The slide can only continue in the future, and it is likely that the only kind of politician who stands a chance of getting elected is one who promises to overthrow the system as it is. This is our lives now, just the way things work in a society of low trust.

The beauty in holding and jangling pre-1965 silver is nostalgia for a time when government was somewhat restrained, corporate finance was built by hard work and real capital, people were highly educated, and freedom itself was baked into our coinage. Plus, silver just feels great in one’s hand, adopting the temperature of the room and the holder as if a magic trick is happening right before you.
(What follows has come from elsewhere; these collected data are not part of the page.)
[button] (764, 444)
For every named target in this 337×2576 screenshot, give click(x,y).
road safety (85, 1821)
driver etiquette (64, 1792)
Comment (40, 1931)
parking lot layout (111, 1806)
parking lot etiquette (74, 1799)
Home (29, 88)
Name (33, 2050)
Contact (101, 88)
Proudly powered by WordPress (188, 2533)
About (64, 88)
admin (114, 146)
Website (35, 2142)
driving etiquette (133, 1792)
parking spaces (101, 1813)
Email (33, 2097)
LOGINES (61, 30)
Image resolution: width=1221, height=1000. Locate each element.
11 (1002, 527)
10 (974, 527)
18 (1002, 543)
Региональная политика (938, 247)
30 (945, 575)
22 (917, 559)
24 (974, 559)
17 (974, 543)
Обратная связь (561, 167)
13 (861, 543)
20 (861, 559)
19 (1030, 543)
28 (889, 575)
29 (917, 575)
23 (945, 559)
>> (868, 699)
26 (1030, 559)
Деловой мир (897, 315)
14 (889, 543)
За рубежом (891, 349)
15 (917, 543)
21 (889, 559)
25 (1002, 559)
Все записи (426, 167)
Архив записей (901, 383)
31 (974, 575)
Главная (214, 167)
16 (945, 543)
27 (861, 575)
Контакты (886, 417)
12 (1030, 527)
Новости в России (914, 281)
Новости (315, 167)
I long for the days of real money and probably you do too. And it raises the question: how can we get it back? I wish I had the answer but plenty of people are not waiting for government to make it happen. Much of the demand for silver these days stems from what’s called “safe haven” demand. You just know that even if or when fiat money fails, this silver will still be accepted in payment.

Who doesn’t feel safer and more secure with a few large bags of pre-1965 dimes and quarters on hand? This was the last period in which the United States minted real money as opposed to symbols made of paper and tin. That was more than half a century ago, and public nostalgia for this period of our national life has reached new highs.

Someone just asked me of the chances that government will in the future demand that we all turn in our silver, the same way they did in 1933 for gold. One supposes it is possible, and you can imagine the rationale: industry needs supply to make the AI revolution and the energy transition possible. Certainly they have the power to do so.

That said, how many will comply? In 1933, plenty of people did not assent with the demand to turn in gold and instead found other safe havens for it. The same would be true today for silver. Plus, I seriously doubt that any president or Congress would risk what remains of credibility by undertaking such an action. There would be real risk of revolution.

We aren’t likely going back to a silver standard but people are adopting it in their own lives, even choosing the old-world money over crypto currency certainly over fiat which is only falling in value. Remember that one version of the history of the world dollar comes from the Spanish coin “thaler.” That memory is alive and well in every coin shop in this country, and in the bags of silver you might be accumulating now, just in case.